EXERCISE REQUIREMENTS >> From the listing below, work out how many lines contain "України"; the answer is that number and nothing more.
◇ ◇ ◇ ◇
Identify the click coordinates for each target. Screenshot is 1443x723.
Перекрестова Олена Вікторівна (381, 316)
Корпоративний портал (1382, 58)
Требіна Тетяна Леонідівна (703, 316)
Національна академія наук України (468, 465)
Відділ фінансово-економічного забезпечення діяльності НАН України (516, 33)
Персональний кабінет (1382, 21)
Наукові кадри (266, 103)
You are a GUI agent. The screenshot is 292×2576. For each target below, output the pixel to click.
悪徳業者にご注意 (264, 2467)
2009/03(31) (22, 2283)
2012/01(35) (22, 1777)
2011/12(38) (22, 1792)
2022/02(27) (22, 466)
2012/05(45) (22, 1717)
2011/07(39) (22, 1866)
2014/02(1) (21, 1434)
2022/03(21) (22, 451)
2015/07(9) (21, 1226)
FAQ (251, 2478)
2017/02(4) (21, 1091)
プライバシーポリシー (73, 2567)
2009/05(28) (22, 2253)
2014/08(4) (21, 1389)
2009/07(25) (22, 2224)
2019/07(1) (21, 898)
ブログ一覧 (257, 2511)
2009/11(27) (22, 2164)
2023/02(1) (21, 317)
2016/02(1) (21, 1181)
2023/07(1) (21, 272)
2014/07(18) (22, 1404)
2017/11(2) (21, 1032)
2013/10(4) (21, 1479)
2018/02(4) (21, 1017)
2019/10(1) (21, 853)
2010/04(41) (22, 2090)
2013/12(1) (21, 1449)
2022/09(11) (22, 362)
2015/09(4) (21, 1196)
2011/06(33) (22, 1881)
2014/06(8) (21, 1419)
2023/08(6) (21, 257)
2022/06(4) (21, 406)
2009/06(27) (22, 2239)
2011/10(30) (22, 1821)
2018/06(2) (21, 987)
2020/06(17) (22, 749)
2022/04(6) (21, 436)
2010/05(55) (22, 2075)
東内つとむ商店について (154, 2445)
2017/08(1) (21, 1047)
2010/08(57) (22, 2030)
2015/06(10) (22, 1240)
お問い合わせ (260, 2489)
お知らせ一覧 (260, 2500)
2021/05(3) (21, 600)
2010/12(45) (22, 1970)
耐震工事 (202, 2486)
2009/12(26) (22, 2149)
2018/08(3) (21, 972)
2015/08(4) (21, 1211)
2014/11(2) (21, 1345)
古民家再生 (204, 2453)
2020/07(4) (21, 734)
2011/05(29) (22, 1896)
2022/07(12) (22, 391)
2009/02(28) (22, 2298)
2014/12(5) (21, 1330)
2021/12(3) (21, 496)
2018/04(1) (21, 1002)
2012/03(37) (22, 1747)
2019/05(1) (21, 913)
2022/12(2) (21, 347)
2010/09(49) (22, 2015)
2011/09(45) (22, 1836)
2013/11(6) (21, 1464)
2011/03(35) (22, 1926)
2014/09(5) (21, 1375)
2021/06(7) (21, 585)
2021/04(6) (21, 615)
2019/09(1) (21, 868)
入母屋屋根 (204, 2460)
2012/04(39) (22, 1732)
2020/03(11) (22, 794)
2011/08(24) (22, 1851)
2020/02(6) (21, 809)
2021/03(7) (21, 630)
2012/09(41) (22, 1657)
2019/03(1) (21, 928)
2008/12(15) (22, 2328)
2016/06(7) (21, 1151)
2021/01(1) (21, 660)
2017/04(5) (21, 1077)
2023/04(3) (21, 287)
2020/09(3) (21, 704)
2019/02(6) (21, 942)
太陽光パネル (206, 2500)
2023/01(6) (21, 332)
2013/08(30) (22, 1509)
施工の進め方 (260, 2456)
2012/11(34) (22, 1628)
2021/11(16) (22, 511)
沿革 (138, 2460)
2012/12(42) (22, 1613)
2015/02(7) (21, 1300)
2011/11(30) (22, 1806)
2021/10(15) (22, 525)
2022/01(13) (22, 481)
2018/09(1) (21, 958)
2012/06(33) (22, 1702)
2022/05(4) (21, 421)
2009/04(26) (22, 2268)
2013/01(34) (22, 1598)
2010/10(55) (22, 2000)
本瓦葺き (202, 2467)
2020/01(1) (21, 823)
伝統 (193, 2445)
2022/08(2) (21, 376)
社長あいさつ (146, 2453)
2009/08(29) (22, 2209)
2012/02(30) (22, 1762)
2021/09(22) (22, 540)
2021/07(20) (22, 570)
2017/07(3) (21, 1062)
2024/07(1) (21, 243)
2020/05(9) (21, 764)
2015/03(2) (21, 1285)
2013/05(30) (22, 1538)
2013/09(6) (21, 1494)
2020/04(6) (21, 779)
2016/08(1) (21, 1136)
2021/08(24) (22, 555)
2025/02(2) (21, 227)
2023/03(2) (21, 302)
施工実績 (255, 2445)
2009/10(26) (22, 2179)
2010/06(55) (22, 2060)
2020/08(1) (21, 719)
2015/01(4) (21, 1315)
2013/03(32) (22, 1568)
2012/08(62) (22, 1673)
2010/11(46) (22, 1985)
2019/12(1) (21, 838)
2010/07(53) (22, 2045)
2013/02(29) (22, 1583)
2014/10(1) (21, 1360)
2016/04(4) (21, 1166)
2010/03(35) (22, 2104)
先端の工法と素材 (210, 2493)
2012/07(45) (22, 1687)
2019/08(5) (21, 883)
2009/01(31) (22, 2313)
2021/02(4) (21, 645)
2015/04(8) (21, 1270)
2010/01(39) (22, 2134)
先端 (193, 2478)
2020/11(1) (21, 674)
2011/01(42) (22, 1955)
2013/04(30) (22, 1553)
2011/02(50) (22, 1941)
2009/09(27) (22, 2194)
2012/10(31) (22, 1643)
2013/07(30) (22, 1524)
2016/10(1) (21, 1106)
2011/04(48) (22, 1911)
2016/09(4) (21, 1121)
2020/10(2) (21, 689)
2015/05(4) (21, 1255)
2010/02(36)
◇ ◇ ◇ ◇
REPLY TO THE EXERCISE >> 2